Wij willen over de grens! - Hoofdinhoud
Samen met Eva de Bakker en de kamerleden Roald van der Linde (VVD) en Albert de Vries (PvdA) was ik gisteren op bezoek in Winterswijk. In het -voor Randstedelingen …- achterste stukje van de Achterhoek wil de openbare basisschool Kotten binnenkort starten met tweetalig onderwijs, in het Nederlands en het Duits.
“Mijnheer, wat doet u eigenlijk op zo’n werkbezoek?” “Niet doorvertellen jongens, meestal gaan we gewoon voetballen.”

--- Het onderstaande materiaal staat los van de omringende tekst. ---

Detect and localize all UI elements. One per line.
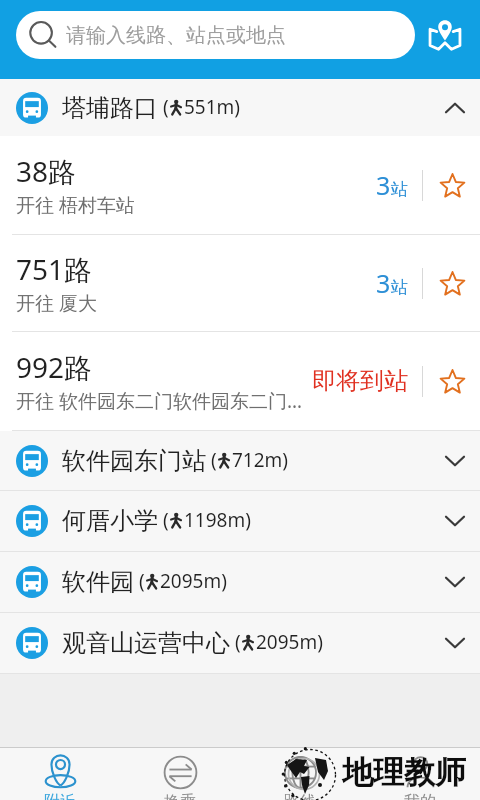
staticText: 请输入线路、站点或地点 [66, 23, 286, 48]
staticText: 我的 [404, 792, 436, 800]
button[interactable]: 751路 [0, 235, 480, 331]
button[interactable]: Favorite [437, 366, 467, 396]
button[interactable]: 软件园东门站 [0, 431, 480, 490]
staticText: ( [235, 629, 241, 655]
staticText: 551m) [184, 94, 241, 120]
staticText: 地理教师 [342, 753, 466, 792]
button[interactable]: 992路 [0, 332, 480, 430]
button[interactable]: 38路 [0, 136, 480, 234]
staticText: 观音山运营中心 [62, 628, 230, 658]
button[interactable]: 软件园 [0, 552, 480, 612]
staticText: 软件园东门站 [62, 446, 206, 476]
button[interactable]: 换乘 [120, 748, 240, 800]
staticText: 712m) [232, 447, 289, 473]
staticText: 换乘 [164, 792, 196, 800]
staticText: 3 [376, 168, 391, 202]
button[interactable]: 我的 [360, 748, 480, 800]
staticText: 即将到站 [312, 366, 408, 396]
button[interactable]: 附近 [0, 748, 120, 800]
staticText: 软件园 [62, 567, 134, 597]
staticText: 3 [376, 266, 391, 300]
button[interactable]: Favorite [437, 170, 467, 200]
staticText: 开往 软件园东二门软件园东二门… [16, 388, 302, 414]
staticText: ( [211, 447, 217, 473]
staticText: 何厝小学 [62, 506, 158, 536]
staticText: ( [163, 507, 169, 533]
staticText: 751路 [16, 250, 93, 288]
staticText: 站 [391, 179, 408, 200]
staticText: 站 [391, 277, 408, 298]
staticText: ( [139, 568, 145, 594]
staticText: 992路 [16, 348, 93, 386]
staticText: 1198m) [184, 507, 251, 533]
staticText: 38路 [16, 152, 77, 190]
button[interactable]: Favorite [437, 268, 467, 298]
button[interactable]: 请输入线路、站点或地点 [16, 11, 415, 59]
staticText: 塔埔路口 [62, 93, 158, 123]
button[interactable]: 观音山运营中心 [0, 613, 480, 673]
staticText: 开往 厦大 [16, 290, 97, 316]
staticText: ( [163, 94, 169, 120]
button[interactable]: 路线 [240, 748, 360, 800]
staticText: 2095m) [160, 568, 227, 594]
button[interactable]: 塔埔路口 [0, 79, 480, 136]
staticText: 路线 [284, 792, 316, 800]
staticText: 附近 [44, 792, 76, 800]
staticText: 开往 梧村车站 [16, 192, 135, 218]
staticText: 2095m) [256, 629, 323, 655]
button[interactable]: Map [421, 11, 469, 59]
button[interactable]: 何厝小学 [0, 491, 480, 551]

OBS Kotten ligt op minder dan 500 meter van de grens. Die grens is in de gemeente Winterswijk nog een flinke barrière: een flink aantal wegen loopt dood. De laatste jaren zijn de banden tussen de gemeentebesturen van Winterswijk, Vreden en Borken aangehaald en wordt de fysieke en bestuurlijke grens langzamerhand gesloopt.
Dat is belangrijk voor de economische ontwikkeling van de regio. Hoewel de gemeente Winterswijk met 40.000 inwoners werkgelegenheid voor ca. 14.000 mensen biedt is het aantal bereikbare banen per inwoner in vergelijking met de rest van Nederland laag, omdat de meeste banen aan de Duitse kant van de grens onbereikbaar zijn. Hetzelfde geldt trouwens voor de Duitse buurgemeenten. Zou je de grens wegdenken dan verdubbelt het aantal bereikbare banen voor de bevolking in de regio.
Een van de belemmeringen om te solliciteren op een baan aan de andere kant van de grens is onvoldoende taalbeheersing. En daar wil OBS Kotten wat aan gaan doen. De school heeft al twee keer per jaar een uitwisselingsprogramma met scholen in Oeding en Borken. Samen met een aantal andere basisscholen in het grensgebied van Gelderland en Limburg wil OBS Kotten nu starten met tweetalig onderwijs. Het voorstel van de school is briljant in zijn eenvoud. Iedere week komen een aantal Duitse onderwijzers in de Nederlandse basisschool lesgeven, terwijl hun Nederlandse collega’s in Duitsland Nederlandse les geven. Als je dat doet met gesloten beurzen hoeft het project bijna niets te kosten. Naar verwachting volstaat een eenmalige investering van €30.000 in het lesprogramma en wat bijscholing van de docenten.
Toch is het leven altijd iets ingewikkelder dan je hoopt, en zijn er eerst nog een aantal bureaucratische belemmeringen weg te werken voor de scholen aan de slag kunnen. Zo moeten docenten in het basisonderwijs in Duitsland een academische opleiding hebben. Nederlandse (HBO-)docenten mogen daarom niet voor de klas staan in Duitsland. En daar komt Den Haag om de hoek kijken. De scholen in de grensstreek willen graag een steuntje in de rug vanuit de rijksoverheid om dit soort drempels te beslechten. Onlangs startte het ministerie van onderwijs een proef op 12 basisscholen met tweetalig onderwijs Nederlands-Engels. In de Oostelijke grensstreek is beheersing van het Duits in het dagelijks leven echter veel belangrijker, zeker voor iedereen die werkt in het MKB.
Als krimp-woordvoerders van SP, VVD en PvdA waren we het er snel over eens dat dit project een top-idee is. Deze grens moet zo snel mogelijk gesloopt worden.